The attached helmet-compatible hood slides easily into place with minimal unzipping, and stays securely put while providing huge coverage. The integrated collar construction, with hood on the outside, eliminates the locked-in-place feeling that most hoods have when worn over your helmet. Perfect for battening down the hatches on the lift, and more than capable of being skied in its up position, this is the most functional and useful hood I’ve encountered on a ski jacket.
If I have to find one small grievance with the fit of the Origins X, it would be in the placement of the integrated powder skirt. Slightly higher than what I would consider standard, it has a tendency to slide above the waist of my pants over time – an inconvenience that could quickly become an annoyance during the first powder-day tomahawk of the season.

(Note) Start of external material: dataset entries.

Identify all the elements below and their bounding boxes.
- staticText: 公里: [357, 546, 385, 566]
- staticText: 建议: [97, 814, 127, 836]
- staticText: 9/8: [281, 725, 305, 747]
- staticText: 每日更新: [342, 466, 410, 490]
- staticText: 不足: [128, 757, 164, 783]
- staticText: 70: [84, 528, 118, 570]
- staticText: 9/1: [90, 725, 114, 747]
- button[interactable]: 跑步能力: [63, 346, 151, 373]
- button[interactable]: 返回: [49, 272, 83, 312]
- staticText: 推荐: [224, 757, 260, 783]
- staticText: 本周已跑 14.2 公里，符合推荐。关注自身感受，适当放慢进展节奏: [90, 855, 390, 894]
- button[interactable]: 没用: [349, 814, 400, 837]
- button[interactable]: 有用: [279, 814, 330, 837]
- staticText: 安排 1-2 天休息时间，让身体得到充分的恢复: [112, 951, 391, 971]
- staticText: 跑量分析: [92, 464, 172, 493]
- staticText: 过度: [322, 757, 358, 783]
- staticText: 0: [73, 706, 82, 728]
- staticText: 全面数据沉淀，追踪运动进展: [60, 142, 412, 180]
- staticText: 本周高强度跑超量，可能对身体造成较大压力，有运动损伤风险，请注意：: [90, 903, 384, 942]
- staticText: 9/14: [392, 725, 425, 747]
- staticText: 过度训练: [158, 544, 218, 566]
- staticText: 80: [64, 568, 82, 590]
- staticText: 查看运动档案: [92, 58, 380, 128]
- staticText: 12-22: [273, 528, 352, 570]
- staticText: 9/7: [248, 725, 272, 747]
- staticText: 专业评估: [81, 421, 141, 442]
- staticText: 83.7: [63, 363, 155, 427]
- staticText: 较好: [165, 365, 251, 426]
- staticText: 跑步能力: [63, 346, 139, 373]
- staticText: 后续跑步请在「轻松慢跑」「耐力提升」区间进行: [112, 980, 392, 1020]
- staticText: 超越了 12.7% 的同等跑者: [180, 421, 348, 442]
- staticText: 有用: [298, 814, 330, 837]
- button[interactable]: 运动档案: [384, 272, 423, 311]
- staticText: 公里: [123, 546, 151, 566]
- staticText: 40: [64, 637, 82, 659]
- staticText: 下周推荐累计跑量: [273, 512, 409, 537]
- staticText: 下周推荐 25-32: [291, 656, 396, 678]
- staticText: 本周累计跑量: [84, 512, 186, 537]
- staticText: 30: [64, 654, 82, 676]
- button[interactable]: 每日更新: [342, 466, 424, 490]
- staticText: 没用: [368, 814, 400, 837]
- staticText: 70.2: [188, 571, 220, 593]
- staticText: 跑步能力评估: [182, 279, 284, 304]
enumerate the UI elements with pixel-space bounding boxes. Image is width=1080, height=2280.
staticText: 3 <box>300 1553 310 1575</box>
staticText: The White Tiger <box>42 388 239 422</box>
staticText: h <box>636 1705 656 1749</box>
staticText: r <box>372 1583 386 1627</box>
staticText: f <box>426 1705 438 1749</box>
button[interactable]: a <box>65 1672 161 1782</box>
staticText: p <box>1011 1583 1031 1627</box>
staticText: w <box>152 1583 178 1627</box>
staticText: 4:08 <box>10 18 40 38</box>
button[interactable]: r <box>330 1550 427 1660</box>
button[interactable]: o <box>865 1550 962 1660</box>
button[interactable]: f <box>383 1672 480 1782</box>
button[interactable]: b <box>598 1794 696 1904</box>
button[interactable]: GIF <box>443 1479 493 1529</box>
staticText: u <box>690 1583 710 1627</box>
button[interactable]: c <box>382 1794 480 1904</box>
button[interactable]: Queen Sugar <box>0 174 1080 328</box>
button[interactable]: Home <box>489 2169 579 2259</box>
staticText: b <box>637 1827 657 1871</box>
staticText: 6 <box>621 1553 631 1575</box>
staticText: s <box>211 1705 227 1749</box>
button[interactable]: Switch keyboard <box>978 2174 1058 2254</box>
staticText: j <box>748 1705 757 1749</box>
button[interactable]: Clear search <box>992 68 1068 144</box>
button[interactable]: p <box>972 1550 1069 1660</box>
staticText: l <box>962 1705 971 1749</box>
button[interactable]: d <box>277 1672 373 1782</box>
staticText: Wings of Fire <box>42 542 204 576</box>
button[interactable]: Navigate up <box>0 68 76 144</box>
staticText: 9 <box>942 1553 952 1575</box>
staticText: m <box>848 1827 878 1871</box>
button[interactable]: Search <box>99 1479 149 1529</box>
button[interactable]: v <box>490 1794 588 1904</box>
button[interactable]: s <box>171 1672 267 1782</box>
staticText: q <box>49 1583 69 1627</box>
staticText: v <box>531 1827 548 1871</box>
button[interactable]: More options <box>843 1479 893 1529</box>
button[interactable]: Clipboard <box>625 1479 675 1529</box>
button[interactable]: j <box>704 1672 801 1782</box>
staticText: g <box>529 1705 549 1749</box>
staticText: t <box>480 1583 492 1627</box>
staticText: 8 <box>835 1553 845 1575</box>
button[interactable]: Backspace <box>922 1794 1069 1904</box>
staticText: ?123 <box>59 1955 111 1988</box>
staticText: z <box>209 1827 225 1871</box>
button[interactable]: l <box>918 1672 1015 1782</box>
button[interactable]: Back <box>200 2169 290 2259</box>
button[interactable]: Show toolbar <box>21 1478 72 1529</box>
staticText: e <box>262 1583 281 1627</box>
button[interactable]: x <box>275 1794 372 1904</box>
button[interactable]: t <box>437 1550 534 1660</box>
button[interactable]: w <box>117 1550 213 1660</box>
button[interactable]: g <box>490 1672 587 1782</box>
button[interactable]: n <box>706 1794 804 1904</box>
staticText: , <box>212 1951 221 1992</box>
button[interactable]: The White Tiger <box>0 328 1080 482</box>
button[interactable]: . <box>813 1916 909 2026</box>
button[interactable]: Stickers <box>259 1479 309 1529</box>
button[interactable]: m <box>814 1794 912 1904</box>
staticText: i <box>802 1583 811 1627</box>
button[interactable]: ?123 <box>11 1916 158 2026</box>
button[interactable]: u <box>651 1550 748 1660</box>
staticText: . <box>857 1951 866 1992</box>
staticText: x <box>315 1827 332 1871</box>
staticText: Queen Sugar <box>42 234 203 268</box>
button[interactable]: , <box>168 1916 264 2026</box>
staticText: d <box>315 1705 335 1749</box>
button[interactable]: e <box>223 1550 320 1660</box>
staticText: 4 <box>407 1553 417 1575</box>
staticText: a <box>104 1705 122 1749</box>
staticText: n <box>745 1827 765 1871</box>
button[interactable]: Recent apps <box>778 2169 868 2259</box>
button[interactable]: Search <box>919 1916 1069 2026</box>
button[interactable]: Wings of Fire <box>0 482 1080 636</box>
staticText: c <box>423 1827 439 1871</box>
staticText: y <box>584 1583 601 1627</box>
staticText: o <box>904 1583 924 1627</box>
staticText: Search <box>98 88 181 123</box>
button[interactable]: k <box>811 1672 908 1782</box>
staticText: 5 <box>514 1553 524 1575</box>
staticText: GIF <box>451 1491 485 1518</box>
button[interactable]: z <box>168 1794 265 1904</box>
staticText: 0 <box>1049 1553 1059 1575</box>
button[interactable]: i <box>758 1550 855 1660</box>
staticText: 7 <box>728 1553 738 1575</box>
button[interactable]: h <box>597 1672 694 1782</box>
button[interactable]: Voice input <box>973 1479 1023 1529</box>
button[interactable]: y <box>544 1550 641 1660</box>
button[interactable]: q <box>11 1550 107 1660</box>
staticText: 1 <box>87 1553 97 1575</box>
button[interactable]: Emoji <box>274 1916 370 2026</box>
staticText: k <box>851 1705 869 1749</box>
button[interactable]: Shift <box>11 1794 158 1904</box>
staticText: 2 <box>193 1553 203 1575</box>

Fit and warmth-to-weight ratio is where this jacket excels. Not the best option for diehard east coast skiers who catch first chair in the rain, the Origins X is a perfect dry climate ski jacket for the Rockies.
Given my initial resistance to Marmot ski gear, the fact that I now wear this jacket on a daily basis has to count for something. It’s classic, yet freeride-acceptable style and insanely comfortable fit make the Origins X a highly versatile jacket for skiers of all ages.
Nate Tomlinson, Senior Content Writer
Though crazy to say, at $285 the Origins X is a price point jacket. Albeit one that brings enough performance and comfort to the table that it earns its distinction of over-achiever.
Technical Features: Not your jacket for serious mountaineering, the Origins X still gets high marks for providing solid Marmot technology at a very reasonable price. Other jackets are more advanced, but you’ll pay double for the technology.
Performance: This rating may be misleading given how much I like the jacket. But ultimately it’s best used by strictly in-bounds skiers and in dry-snow conditions – bringing it down a tier from the top performing jackets on the market.
Fit: The definite selling point of this jacket, fit is where the Origins X earns its keep. Highly mobile and incredibly comfortable, you’ll catch yourself wearing it both on and off the hill.